Local Abundance: Rochester Roots


In 2005, an empty, unused field next to Clara Barton School No. 2 in Rochester was transformed into a half-acre farm.

Built according to the principles of sustainability, the Clara Barton Urban Farm grows a wide harvest: heirloom vegetables, herbs, flowers, and medicinal plants. An experiential learning tool, the farm provides a hands-on, exploratory place for the elementary students to learn about natural agriculture, the food cycle, and the principles of sustainability.

Removing barriers, sharing benefits

ROC2Rochester Roots, known as Politics of Food until 2005, is a 501©3 not-for-profit organization established to develop innovative community food system models. They work with students, teachers, and volunteers to grow fresh, nutritious, chemical-free produce. It is operated by Jan MacDonald, who took over from its founder, Allison Clark, in 2004.

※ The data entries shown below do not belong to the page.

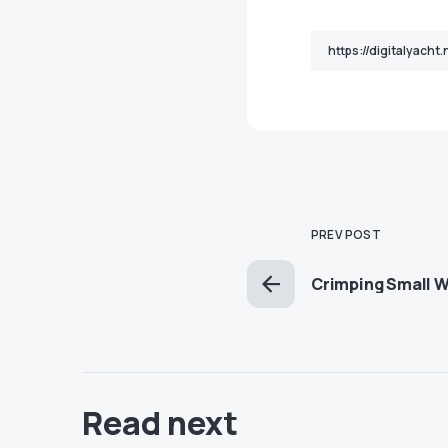
PREV POST
Crimping Small W
Read next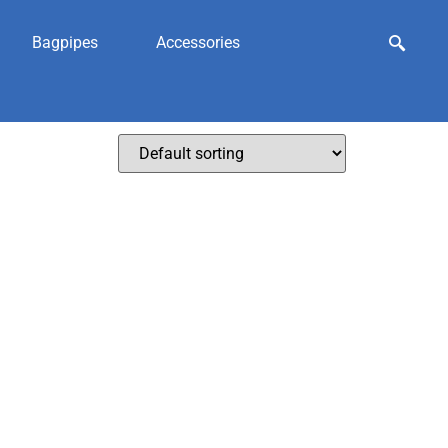
Bagpipes
Accessories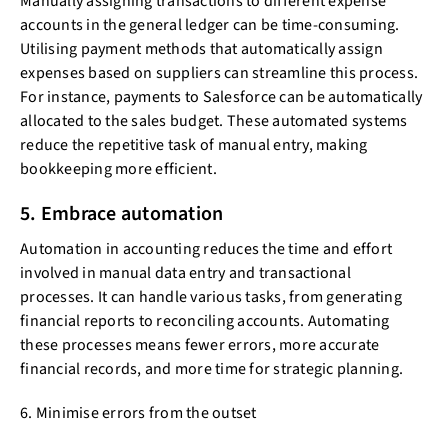
Manually assigning transactions to different expense
accounts in the general ledger can be time-consuming.
Utilising payment methods that automatically assign
expenses based on suppliers can streamline this process.
For instance, payments to Salesforce can be automatically
allocated to the sales budget. These automated systems
reduce the repetitive task of manual entry, making
bookkeeping more efficient.
5. Embrace automation
Automation in accounting reduces the time and effort
involved in manual data entry and transactional
processes. It can handle various tasks, from generating
financial reports to reconciling accounts. Automating
these processes means fewer errors, more accurate
financial records, and more time for strategic planning.
6. Minimise errors from the outset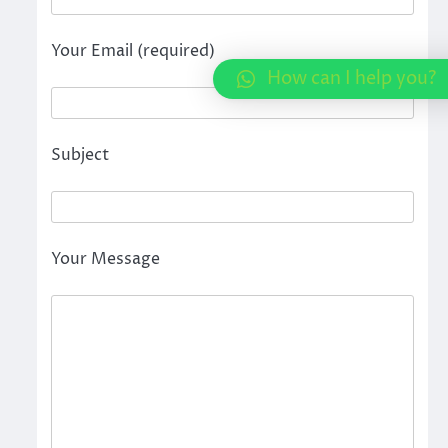
Your Email (required)
How can I help you?
Subject
Your Message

“Sustainable agriculture offers many benefits, but still remains limited in who can access them,” Jan said in an interview to describe why she feels connecting Rochester students with farming practices is so important.

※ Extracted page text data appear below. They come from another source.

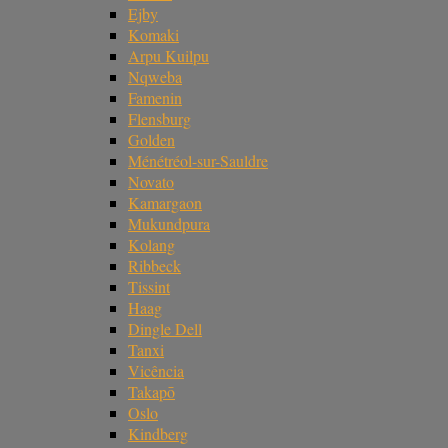
Ejby
Komaki
Arpu Kuilpu
Nqweba
Famenin
Flensburg
Golden
Ménétréol-sur-Sauldre
Novato
Kamargaon
Mukundpura
Kolang
Ribbeck
Tissint
Haag
Dingle Dell
Tanxi
Vicência
Takapō
Oslo
Kindberg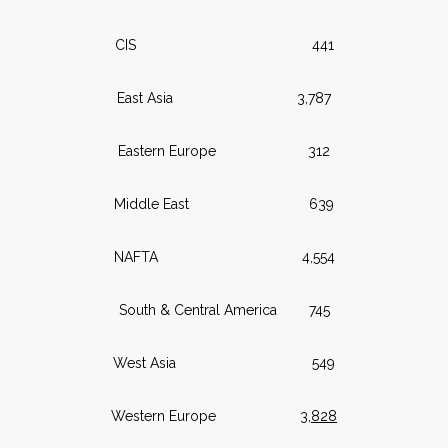
CIS 441
East Asia 3,787
Eastern Europe 312
Middle East 639
NAFTA 4,554
South & Central America 745
West Asia 549
Western Europe
3,828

About eight students come to the farm with their teacher at different slots each day during the growing and harvesting months. The hands-on experience allows the teachers, working with Jan, to demonstrate what they are learning in the classroom. For example, the children may be learning about composting, so Jan will show them how compost turns waste materials from the garden and other sources into rich soil for future crops. The students gain the opportunity to learn a number of basic agricultural skills, such as sowing seeds, tending to crops, transplanting, and harvesting.


Connecting schools with innovation

Rochester Roots is currently working with Clara Barton to develop the Sustainability Curriculum, an eight-week program where students will learn hands-on about the principles of sustainability and resiliency.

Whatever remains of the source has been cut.